American reporter and essayist

Josephine Riesman (born 1985) is an American reporter and essayist based in Providence, Rhode Island. She is the author of two biographies, True Believer: The Rise and Fall of Stan Lee (2021), and Ringmaster: Vince McMahon and the Unmaking of America (2023).

== Background and education ==
Riesman was born and raised in Oak Park, Illinois, a suburb of Chicago. She graduated from Harvard College in 2008. After college, she moved to New York City, where she lived for 12 years before moving to Providence, Rhode Island.

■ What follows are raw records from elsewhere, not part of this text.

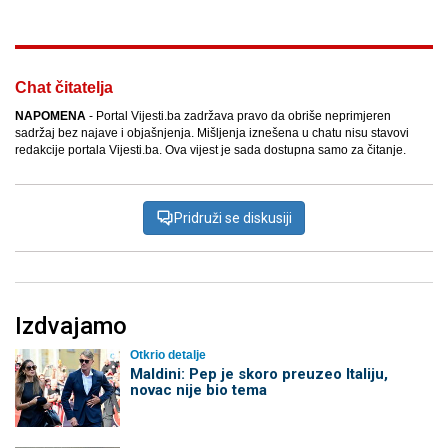
Chat čitatelja
NAPOMENA
- Portal Vijesti.ba zadržava pravo da obriše neprimjeren
sadržaj bez najave i objašnjenja. Mišljenja iznešena u chatu nisu stavovi
redakcije portala Vijesti.ba. Ova vijest je sada dostupna samo za čitanje.
Pridruži se diskusiji
Izdvajamo
Otkrio detalje
Maldini: Pep je skoro preuzeo Italiju,
novac nije bio tema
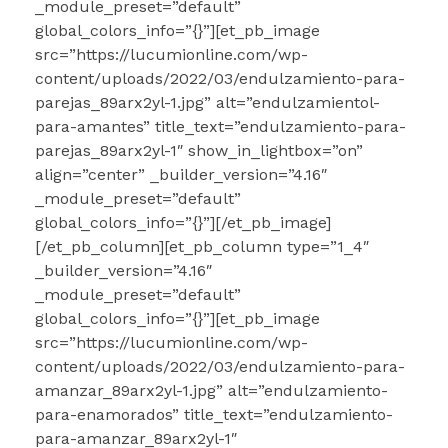
_module_preset=”default”
global_colors_info=”{}”][et_pb_image
src=”https://lucumionline.com/wp-
content/uploads/2022/03/endulzamiento-para-
parejas_89arx2yl-1.jpg” alt=”endulzamientol-
para-amantes” title_text=”endulzamiento-para-
parejas_89arx2yl-1″ show_in_lightbox=”on”
align=”center” _builder_version=”4.16″
_module_preset=”default”
global_colors_info=”{}”][/et_pb_image]
[/et_pb_column][et_pb_column type=”1_4″
_builder_version=”4.16″
_module_preset=”default”
global_colors_info=”{}”][et_pb_image
src=”https://lucumionline.com/wp-
content/uploads/2022/03/endulzamiento-para-
amanzar_89arx2yl-1.jpg” alt=”endulzamiento-
para-enamorados” title_text=”endulzamiento-
para-amanzar_89arx2yl-1″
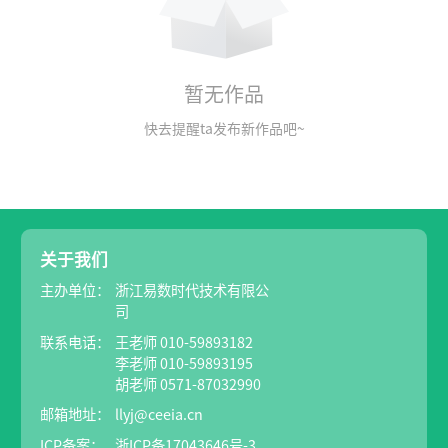
暂无作品
快去提醒ta发布新作品吧~
关于我们
主办单位：
浙江易数时代技术有限公
司
联系电话：
王老师 010-59893182
李老师 010-59893195
胡老师 0571-87032990
邮箱地址：
llyj@ceeia.cn
ICP备案：
浙ICP备17043646号-3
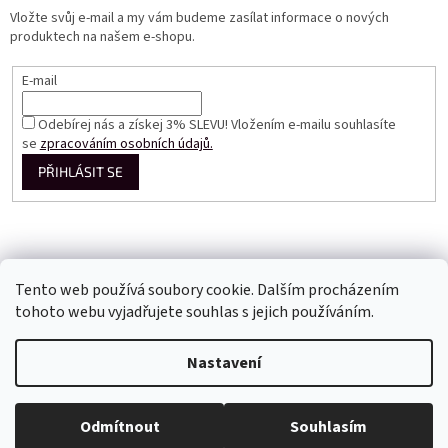
Vložte svůj e-mail a my vám budeme zasílat informace o nových
produktech na našem e-shopu.
E-mail
Odebírej nás a získej 3% SLEVU! Vložením e-mailu souhlasíte
se
zpracováním osobních údajů.
PŘIHLÁSIT SE
Tento web používá soubory cookie. Dalším procházením
tohoto webu vyjadřujete souhlas s jejich používáním.
Vytvořil Shoptet
Nastavení
Copyright 2026
Perfect Dress EU
. Všechna práva vyhrazena.
Odmítnout
Souhlasím
Upravit nastavení cookies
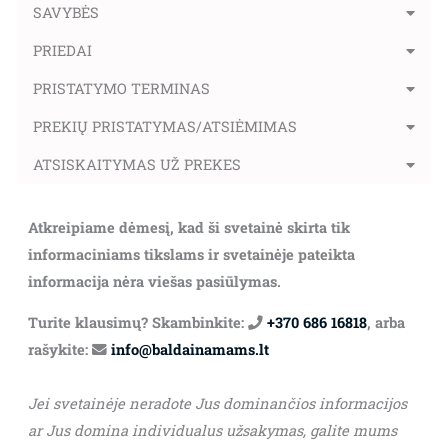
SAVYBĖS
PRIEDAI
PRISTATYMO TERMINAS
PREKIŲ PRISTATYMAS/ATSIĖMIMAS
ATSISKAITYMAS UŽ PREKES
Atkreipiame dėmesį, kad ši svetainė skirta tik
informaciniams tikslams ir svetainėje pateikta
informacija nėra viešas pasiūlymas.
Turite klausimų? Skambinkite:
+370 686 16818
, arba
rašykite:
info@baldainamams.lt
Jei svetainėje neradote Jus dominančios informacijos
ar Jus domina individualus užsakymas, galite mums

She has contributed to a variety of publications, including The New York Times, The Washington Post, and The Wall Street Journal.

== Career ==
In 2017, Riesman published her first book, True Believer: The Rise and Fall of Stan Lee. The book is a biography of Stan Lee, the comic book writer, editor, and publisher who is best known for creating Marvel Comics superheroes such as Spider-Man, the X-Men, and the Hulk.

Riesman's second book, Ringmaster: Vince McMahon and the Unmaking of America, was published in 2023. The book is a biography of Vince McMahon, the professional wrestling promoter who is the chairman and CEO of WWE. Ringmaster was a New York Times bestseller, and was described in the New York Times as "magisterial."

Riesman has contributed as a freelance journalist and essayist to numerous publications, including New York Magazine, The Washington Post, Slate, and The Daily Beast.

== Personal life ==
Riesman is transgender. She is married to the journalist S.I. Rosenbaum. They live in Providence, Rhode Island.